Saved data entries
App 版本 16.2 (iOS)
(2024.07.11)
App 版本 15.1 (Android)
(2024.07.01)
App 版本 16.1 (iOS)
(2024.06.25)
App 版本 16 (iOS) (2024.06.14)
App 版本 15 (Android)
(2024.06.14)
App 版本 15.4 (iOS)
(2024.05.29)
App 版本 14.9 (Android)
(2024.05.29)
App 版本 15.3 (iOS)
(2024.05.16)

Task details | The answer should consist only of the number of lines above in which "Android" appears.

Answer box | 3